The news is awash in nuke-talk again. Rahbar’s advisor has signaled that Iran is ready to enter into nuclear negotiations with the incoming Trump administration. https://www.bbc.com/persian/articles/c8dm2888z93o. Meanwhile the governing body of the International Atomic Energy Agency has passed a resolution against Iran at the same time when Iran announced that it is set to bring new centrifuges online. https://www.bbc.com/persian/articles/c98e291v3p3o. The ever-want-to-be relevant governments of Britain, France and Germany have demanded emphatically that Iran destroy its stockpile of 60% enriched uranium. https://www.bbc.com/persian/articles/c80l25g785no.  My answer to the IAEA and European demands is one word, BILAKH!

 

For the uninitiated in Iranian body language, bilakh is demonstrated by closing one’s fist and raising the thumb mightily in the air. It is in essence the representation of the phallus. It can be accompanied with a voice-over, such as befarma (please, please help yourself) or beshin saresh (sit on it). The American version of the bilakh is the middle finger rising from a closed fist, with the fingernail of the middle finger facing the whomever it is intended for. It can be deployed silently or with utterances like “sit on it” of “fuck you.” The Turkish siktir means “fuck you” but it does not have an accompanying hand gesture (may be it does not need it). My favorite of these digital insults is the Russian fig or better dulya (notice the proximity of it to the Persian dool, penis). To make a dulya gesture, one closes one’s fist and then gently pushes through one’s thumb in-between the middle finger and the index finger so that the tip of the thumb protrudes in the direction of the intended target. It means “you get nothing” but also it could indicate the phallus, in which case one may accompany it with the expression c moslom (with oil), perhaps to ease the pain of the conjured penetration.      

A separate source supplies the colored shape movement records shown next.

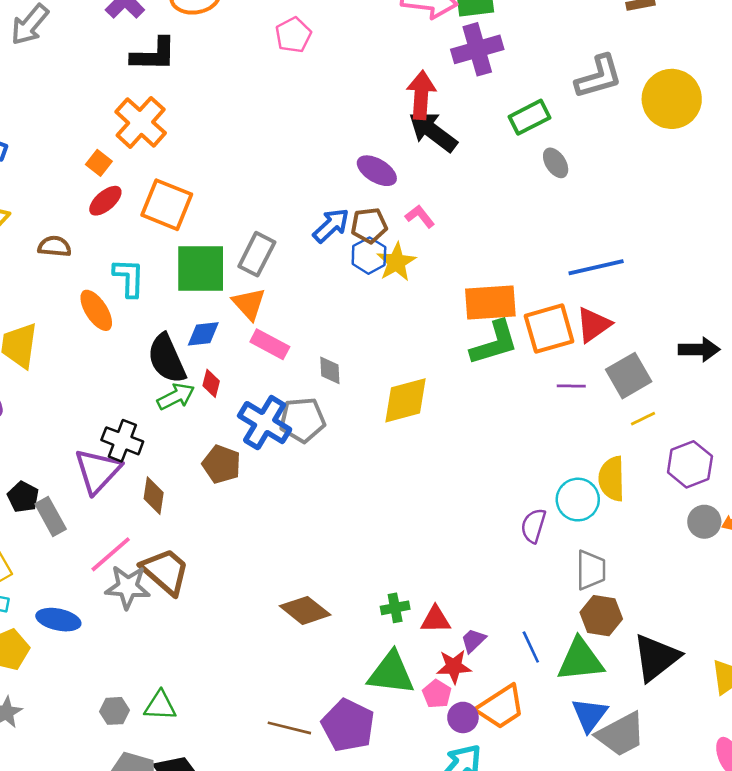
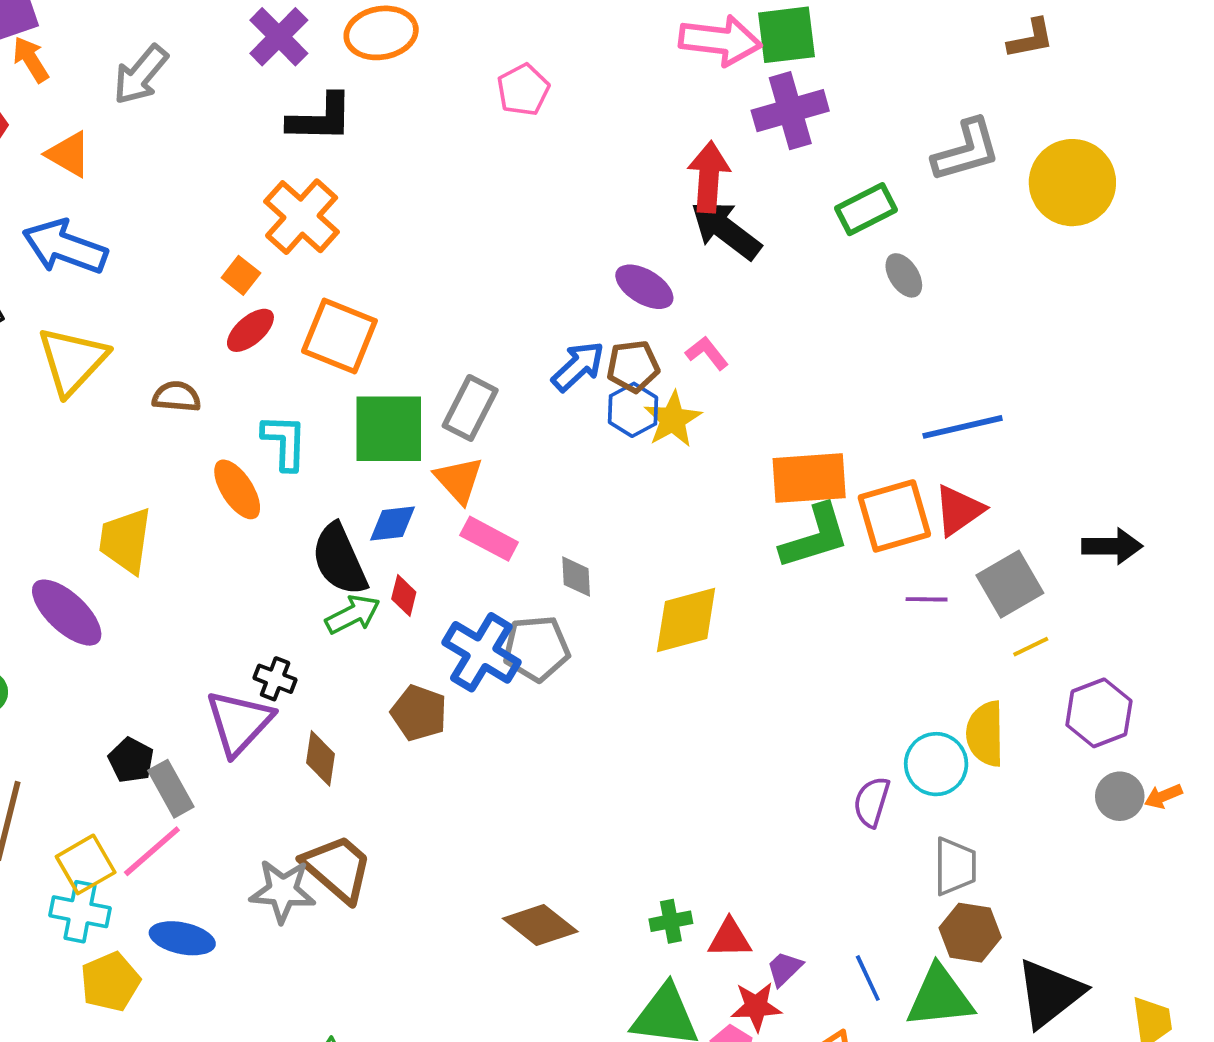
black cross: (122, 441) -> (275, 679), size x0.7
pink line: (111, 554) -> (152, 851), moved

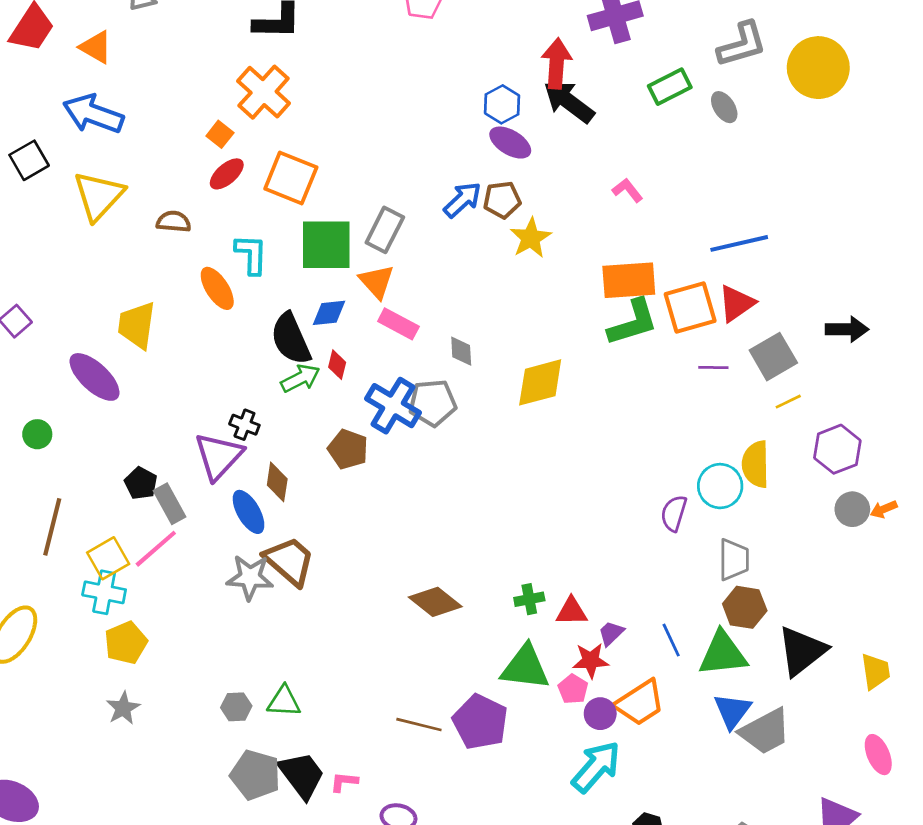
gray ellipse: (904, 275) -> (724, 107), moved
pink L-shape: (707, 353) -> (627, 190), moved
blue hexagon: (633, 410) -> (502, 104), moved
blue ellipse: (182, 938) -> (249, 512), moved, turned 48

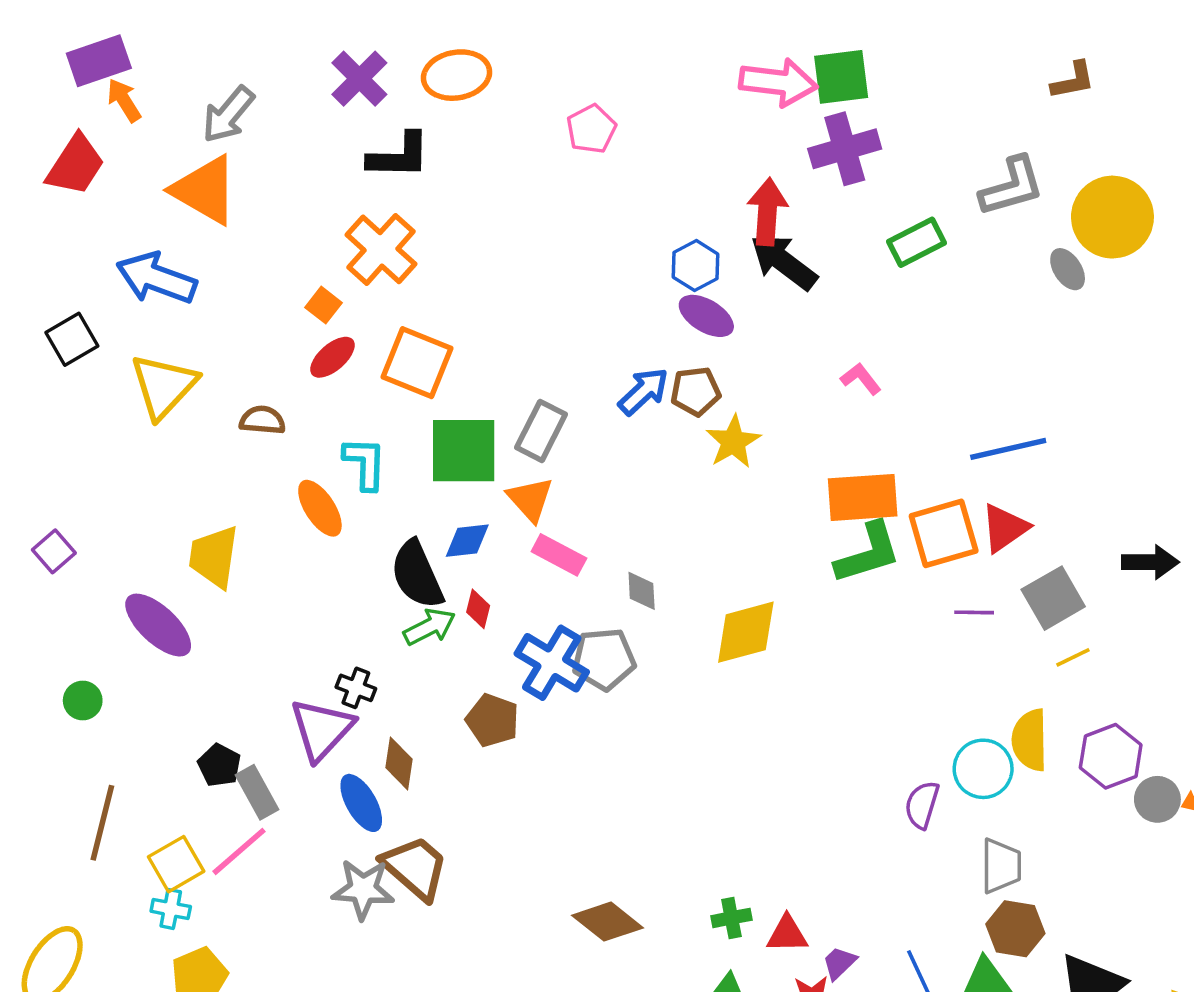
orange triangle: (96, 47) -> (205, 190), moved, size x1.6
gray ellipse: (724, 107) -> (1068, 269), moved
purple hexagon: (837, 449) -> (1111, 756), moved
cyan cross: (104, 592) -> (171, 909), size x0.7

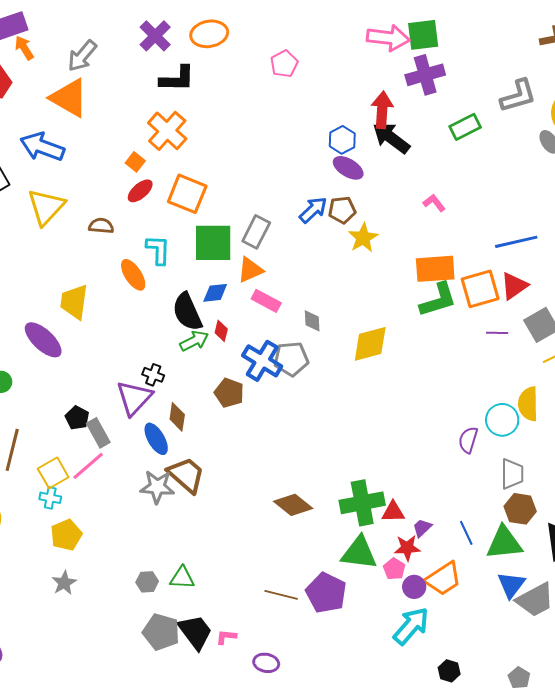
orange triangle: (530, 499) -> (250, 270), turned 48
green cross: (731, 918) -> (362, 503), size x2.0

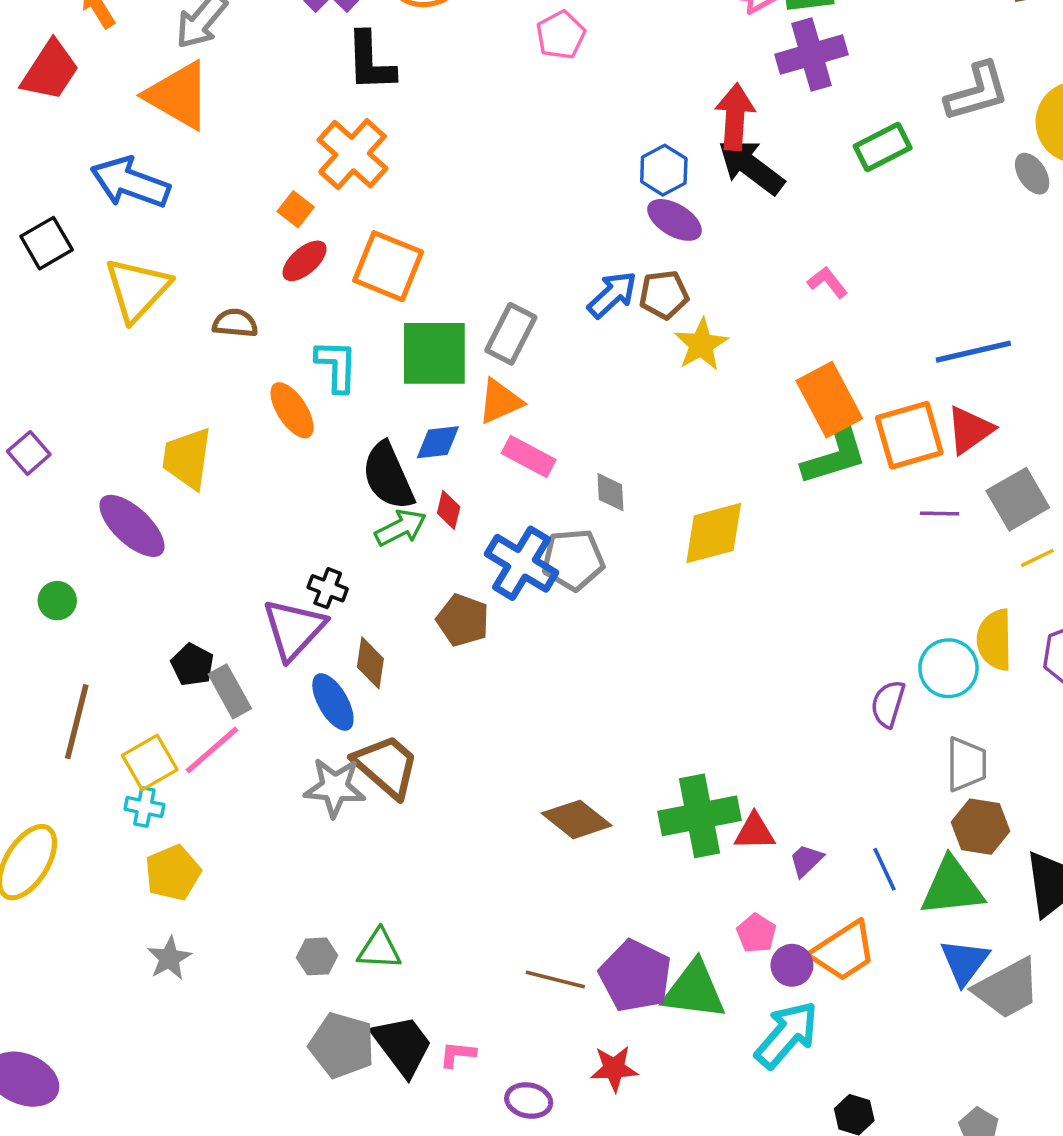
black L-shape: (177, 79) -> (370, 62), turned 87
orange rectangle: (435, 269) -> (829, 400), turned 66
red star: (407, 548) -> (614, 1068), moved
green triangle: (359, 553) -> (694, 990), moved

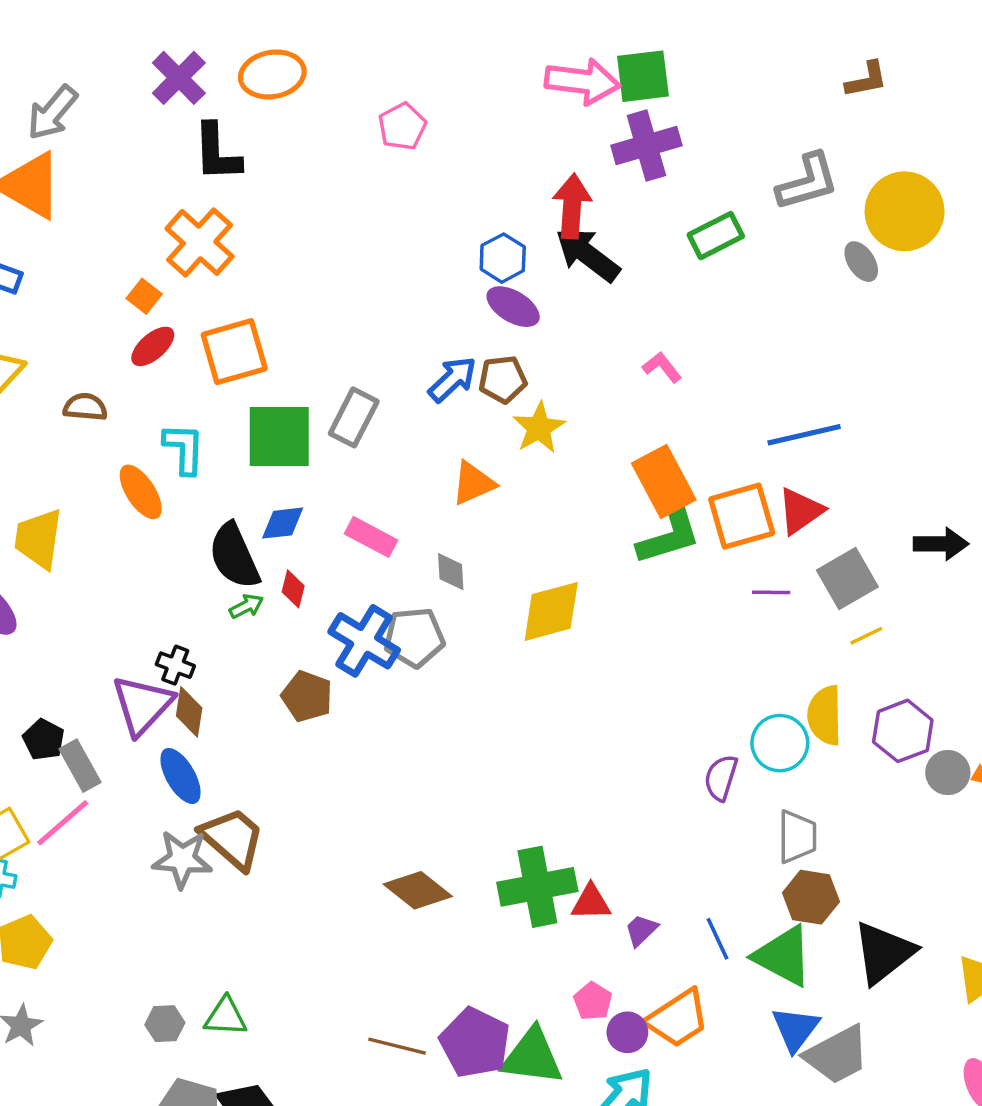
orange square: (388, 266) -> (234, 352), turned -38
orange triangle: (500, 401) -> (473, 483), moved
green arrow: (401, 528) -> (246, 606), size x0.7
brown diamond: (370, 663) -> (189, 712), moved
green triangle: (952, 887) -> (783, 956), turned 34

Why am I giving the bilakh to the IAEA and the 5+1? Well, because last time Iran bent down to the will of these people it got shafted. Every Iranian boy knows that when in the company of rogues and slyboots one does not bend down. The same people that the Rahbar’s advisor wants to negotiate with now are the same who shafted Iran before.

One day I asked my dear friend the late Afshin Amirzadeh, who was a producer with BBC/Persian if he had gotten remarried. “Khar keh do tabagheh nemisheh,” he replied. That was his way of saying why repeat a mistake. That is exactly what the IRI will do if it subjects its nuclear program to Western and Russian strictures, it will be committing foolishness for the second time. But then, maybe the regime’s survival may depend on capitulation to the wants of the United States and its so-called “international community” cohorts.

In October 5, 2005, I published a fantasy essay titled “Things you don't want to hear – Fantasy speech at the UN on the nuclear crisis,” on Iranian.comhttps://iranian.com/GuiveMirfendereski/2005/October/Nuclear/index.html . In it, I argued that Iranian must develop a nuclear deterrence, because it was and even more so is in its national interest – that is, the preservation of its territorial integrity and political independence, regardless of who rules the country. In light of recent events in the Middle East, the need for an Iranian nuclear deterrence is all the more pronounced. The abject failure of Iranian missiles to penetrate to any degree of significance Israel’s air-defenses and the country’s vulnerability to Israeli at-will strikes means Iran cannot rely on conventional offensive or defensive missilery.

Who knows, maybe Iran is already in the throes of developing nuclear weapons. Can anyone one say with certainty that it is not? Israelis think that it is and perhaps that is what informs their decisions to strike at Iranian nuclear capabilities, infrastructural as well as human assets. If Israel has its doctrine of strategic ambiguity – not admitting or denying that it has nuclear weapons, IRI has the Shi-eh jurisprudential doctrine that is taghieh. The term means dissimulation, especially in religious matters, which allows one to engage in non-truths, or denials, in order to protect oneself from harm if truth be told. Its origin in Shi-eh is rooted in the victimhood suffered by the believers who followed Imam Ali and his descendents at the hands of those who regarded them as heretics. The outward manifestation of this doctrine in terms of the nuclear file is the oft-cited fatwa that has declared nuclear weaponry as an abomination (it is not clear having them is an abomination or using them). Fatwas can be revoked. Maybe the time has come to do so.